Ah OK cool -- so it's more like a free-standing app that I can run/call from the (windows) cmd line, rather than being (just) a python module* that can that I can import into my existing existing python script (which is my case, I wouldn't have)...  *I realise that it is likely available as a python module too, but my point/initial concern was that this was the only way to use it.

Like I say, I will put it on my list of things to look into (can't promise when, but I do appreciate you sharing it none-the-less.

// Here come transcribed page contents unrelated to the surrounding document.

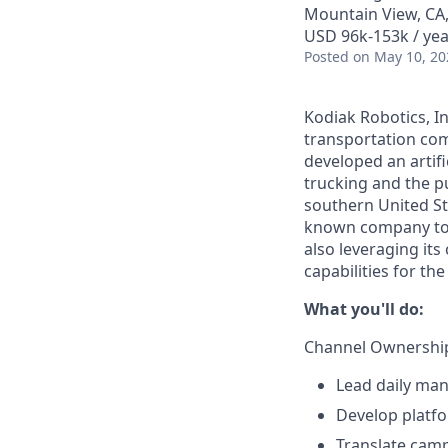
Mountain View, CA
USD 96k-153k / yea
Posted
on May 10, 20
Kodiak Robotics, 
transportation com
developed an artifi
trucking and the pu
southern United St
known company to p
also leveraging it
capabilities for th
What you'll do:
Channel Ownership
Lead daily man
Develop platfo
Translate cam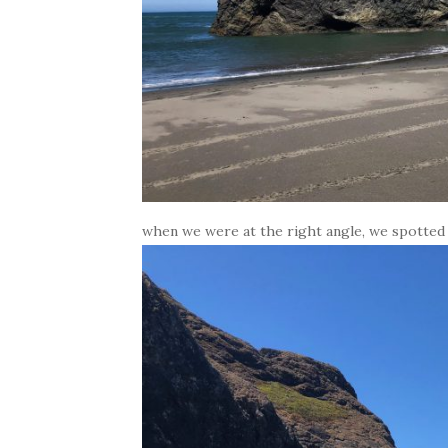
when we were at the right angle, we spotted t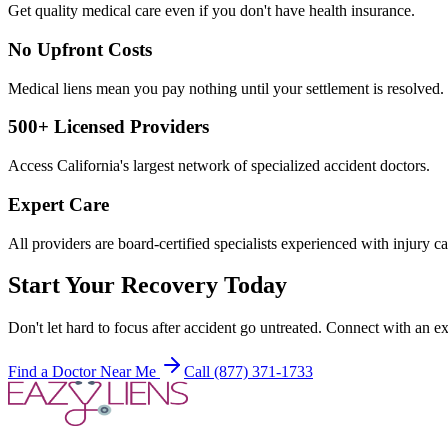
Get quality medical care even if you don't have health insurance.
No Upfront Costs
Medical liens mean you pay nothing until your settlement is resolved.
500+ Licensed Providers
Access California's largest network of specialized accident doctors.
Expert Care
All providers are board-certified specialists experienced with injury ca
Start Your Recovery Today
Don't let
hard to focus after accident
go untreated. Connect with an ex
Find a Doctor Near Me
Call (877) 371-1733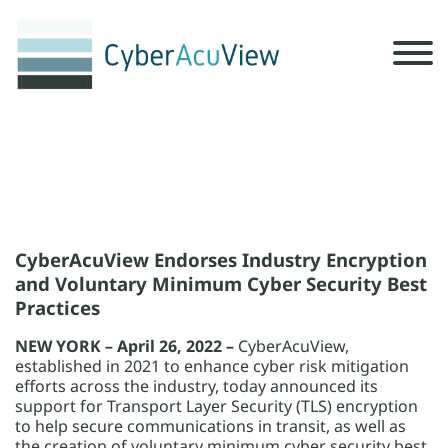
x
x
CyberAcuView Endorses Industry Encryption
and Voluntary Minimum Cyber Security Best
Practices
NEW YORK – April 26, 2022 –
CyberAcuView,
established in 2021 to enhance cyber risk mitigation
efforts across the industry, today announced its
support for Transport Layer Security (TLS) encryption
to help secure communications in transit, as well as
the creation of voluntary minimum cyber security best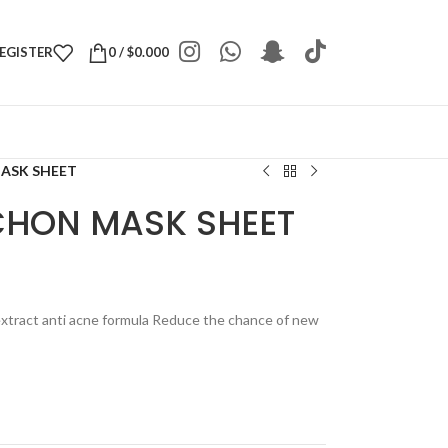
REGISTER
0
/
$
0.000
MASK SHEET
 CHON MASK SHEET
xtract anti acne formula Reduce the chance of new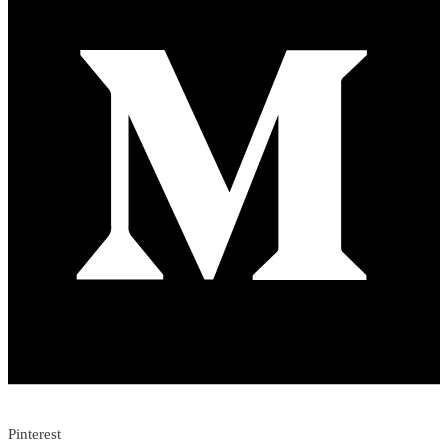
Pinterest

FYI for anyone interested, here is a quick comparison against PowerShell (i.e. the tool I'm currently using to do this stuff) for their listed use-cases on the homepage. [Key: ⬆️ Better than PowerShell  |  🟢 Same as PowerShell  |  🟡 Dubious/can't comment]...
  • Convert Excel to CSV -- 🟢 Useful (PowerShell also has a plugin to do this)
  • Convert JSON to CSV -- 🟡 Sounds good but am skeptical*
  • Print column names -- 🟢 This is pretty straight forward in PowerShell too
  • Select a subset of columns -- 🟢 This is pretty straight forward in PowerShell too
  • Reorder columns - ⬆️ Nice, this is actually not straight-forward in PowerShell
  • Find rows with matching cells - ⬆️ This is quite robust in PowerShell but their syntax looks simpler/slicker potentially
  • Convert to JSON -- 🟡 Sounds good but am skeptical*
  • Generate summary statistics - ⬆️ Nice, never tried to do this in PowerShell

* Just from having tried to this myself recently, converting structured / hierarchical data (like JSON) to tabular data (like CSV) and getting a nice clean output is not easy.